The Right’s not what it seems either

Just as our notions of The Left have shifted dramatically in the past forty years, a story caught my eye today that illustrates how The Right (and I’m talking here about the mainstream right) has made a shift of its own. The story is ably summarised by the headline: Firefighters In Tears As 10 Stations Close In London.

Few stories so perfectly demonstrate the Thatcherite transformation of the British Conservative Party. A transformation that itself helped galvanise a terrible global trend. Not so long ago, the Tory Party stood for two things… money and tradition. And while “money” would often win out – it did lose a surprising number of battles and certainly didn’t get things all its own way.

Then Thatcher came in and ripped “tradition” out of the Tories. Now it’s all money.

I’m not saying the Old Tories were a better breed of economic oppressor (in many ways they weren’t) but they were a very different breed. Yet the British media has allowed them to retain the appearance of a party that stands for “tradition”. Just as the media still calls Labour “left wing”.

This matters of course, because it permits people to be hoodwinked into supporting politicians they otherwise wouldn’t. The Conservative Party, pre-Thatcher, would never have expedited the closure of London’s oldest Fire Station – a grand old institution that served the city through the Blitz and more – and then added insult to injury by allowing it to be replaced by something so crass as “a block of luxury flats”. There are people out there who still vote for Boris Johnson and his ilk because they represent “the Britain of old”, something to be cherished, steeped in a history of True Greatness.
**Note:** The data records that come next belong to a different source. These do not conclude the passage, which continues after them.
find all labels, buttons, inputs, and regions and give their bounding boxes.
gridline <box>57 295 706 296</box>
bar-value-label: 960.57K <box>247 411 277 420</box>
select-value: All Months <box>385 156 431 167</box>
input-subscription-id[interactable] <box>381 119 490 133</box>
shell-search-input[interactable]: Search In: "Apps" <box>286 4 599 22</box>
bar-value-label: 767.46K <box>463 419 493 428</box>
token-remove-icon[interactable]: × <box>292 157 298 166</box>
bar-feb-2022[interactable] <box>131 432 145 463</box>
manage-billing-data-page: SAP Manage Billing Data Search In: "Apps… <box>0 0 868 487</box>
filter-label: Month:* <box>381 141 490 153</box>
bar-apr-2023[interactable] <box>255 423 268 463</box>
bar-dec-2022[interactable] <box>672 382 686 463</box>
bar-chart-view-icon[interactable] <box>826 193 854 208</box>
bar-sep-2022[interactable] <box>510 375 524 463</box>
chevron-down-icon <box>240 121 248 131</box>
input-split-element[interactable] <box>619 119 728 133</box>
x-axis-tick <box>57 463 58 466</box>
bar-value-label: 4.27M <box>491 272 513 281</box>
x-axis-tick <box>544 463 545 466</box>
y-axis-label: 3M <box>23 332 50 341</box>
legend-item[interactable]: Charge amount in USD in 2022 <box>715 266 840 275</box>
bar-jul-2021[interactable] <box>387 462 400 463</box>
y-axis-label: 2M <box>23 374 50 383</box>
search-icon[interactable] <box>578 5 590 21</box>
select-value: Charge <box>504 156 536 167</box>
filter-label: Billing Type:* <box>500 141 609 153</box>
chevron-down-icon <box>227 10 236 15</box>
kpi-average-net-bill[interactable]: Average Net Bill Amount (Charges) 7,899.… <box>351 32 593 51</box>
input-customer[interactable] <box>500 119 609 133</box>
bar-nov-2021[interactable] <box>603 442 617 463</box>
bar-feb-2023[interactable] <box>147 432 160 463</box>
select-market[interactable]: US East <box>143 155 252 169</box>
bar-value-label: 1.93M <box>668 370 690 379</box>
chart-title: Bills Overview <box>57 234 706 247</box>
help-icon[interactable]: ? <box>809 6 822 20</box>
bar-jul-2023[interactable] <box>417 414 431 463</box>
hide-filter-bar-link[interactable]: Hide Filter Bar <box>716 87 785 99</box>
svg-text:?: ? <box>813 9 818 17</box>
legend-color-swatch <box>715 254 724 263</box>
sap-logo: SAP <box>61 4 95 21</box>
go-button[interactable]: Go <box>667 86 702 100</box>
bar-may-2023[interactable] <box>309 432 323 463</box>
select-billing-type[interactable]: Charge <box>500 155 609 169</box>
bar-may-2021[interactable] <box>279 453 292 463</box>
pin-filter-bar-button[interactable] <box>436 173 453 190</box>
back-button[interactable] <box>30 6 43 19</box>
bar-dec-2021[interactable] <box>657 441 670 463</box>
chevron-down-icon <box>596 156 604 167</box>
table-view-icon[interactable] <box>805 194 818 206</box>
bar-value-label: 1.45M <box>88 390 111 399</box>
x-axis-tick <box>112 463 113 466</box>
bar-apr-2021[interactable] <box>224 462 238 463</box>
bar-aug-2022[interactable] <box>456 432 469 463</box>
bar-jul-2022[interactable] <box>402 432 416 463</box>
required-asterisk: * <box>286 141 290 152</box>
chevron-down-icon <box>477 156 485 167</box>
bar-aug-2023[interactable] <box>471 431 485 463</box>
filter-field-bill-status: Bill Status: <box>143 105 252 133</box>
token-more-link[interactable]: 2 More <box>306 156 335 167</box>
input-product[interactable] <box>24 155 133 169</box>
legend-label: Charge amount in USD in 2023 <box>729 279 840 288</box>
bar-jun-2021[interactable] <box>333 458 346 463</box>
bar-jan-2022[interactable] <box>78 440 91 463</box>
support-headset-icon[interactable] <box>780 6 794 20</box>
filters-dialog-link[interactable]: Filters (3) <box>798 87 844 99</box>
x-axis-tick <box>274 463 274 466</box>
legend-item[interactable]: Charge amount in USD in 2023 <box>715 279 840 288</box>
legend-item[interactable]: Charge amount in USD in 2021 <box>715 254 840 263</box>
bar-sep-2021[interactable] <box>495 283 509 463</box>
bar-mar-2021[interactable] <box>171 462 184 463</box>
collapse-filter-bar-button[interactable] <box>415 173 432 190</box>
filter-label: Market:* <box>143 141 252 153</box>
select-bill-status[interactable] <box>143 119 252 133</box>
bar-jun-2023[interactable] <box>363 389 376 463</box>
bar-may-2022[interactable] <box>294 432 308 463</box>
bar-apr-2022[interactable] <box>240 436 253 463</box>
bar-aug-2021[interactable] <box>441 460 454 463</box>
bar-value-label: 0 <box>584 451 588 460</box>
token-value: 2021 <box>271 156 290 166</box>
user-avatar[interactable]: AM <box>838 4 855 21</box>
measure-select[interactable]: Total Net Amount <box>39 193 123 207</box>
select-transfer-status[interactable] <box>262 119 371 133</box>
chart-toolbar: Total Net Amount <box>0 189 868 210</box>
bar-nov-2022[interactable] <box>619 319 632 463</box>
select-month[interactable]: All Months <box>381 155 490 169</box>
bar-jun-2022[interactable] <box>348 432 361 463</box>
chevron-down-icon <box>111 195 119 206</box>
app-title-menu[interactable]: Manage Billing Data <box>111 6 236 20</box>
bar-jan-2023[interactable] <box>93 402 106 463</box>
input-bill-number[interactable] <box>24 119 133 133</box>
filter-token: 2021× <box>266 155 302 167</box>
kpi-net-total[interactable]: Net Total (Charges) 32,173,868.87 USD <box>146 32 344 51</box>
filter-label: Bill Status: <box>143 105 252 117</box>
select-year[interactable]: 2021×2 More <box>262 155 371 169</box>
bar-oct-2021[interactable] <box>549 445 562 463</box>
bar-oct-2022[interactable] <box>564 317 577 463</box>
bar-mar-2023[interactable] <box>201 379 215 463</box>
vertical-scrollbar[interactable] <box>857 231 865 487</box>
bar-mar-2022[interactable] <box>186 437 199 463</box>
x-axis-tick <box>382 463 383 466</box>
Whether you agree with that view of British history or not is irrelevant, the point is – the modern Tory Party don’t. And lots of people still vote for them because they hide that fact.

Boris Johnson
Talk of budgetary constraints would have been seen as vaguely treasonous to the Conservative Party of fifty years ago. The survival of that fire station (and others like it) would be considered a top priority to those who take genuine pride in the history and traditions of Britain. A group of people that demonstrably does not include Boris Johnson, David Cameron or George Osborne.

So yeah, British friends… vote for the tories if you’re already very rich. That’s fair enough, they’re on your side. But don’t vote for them because they’re the party of your grandad who fought in the war. They really aren’t any more.

(and neither are that UKIP bunch)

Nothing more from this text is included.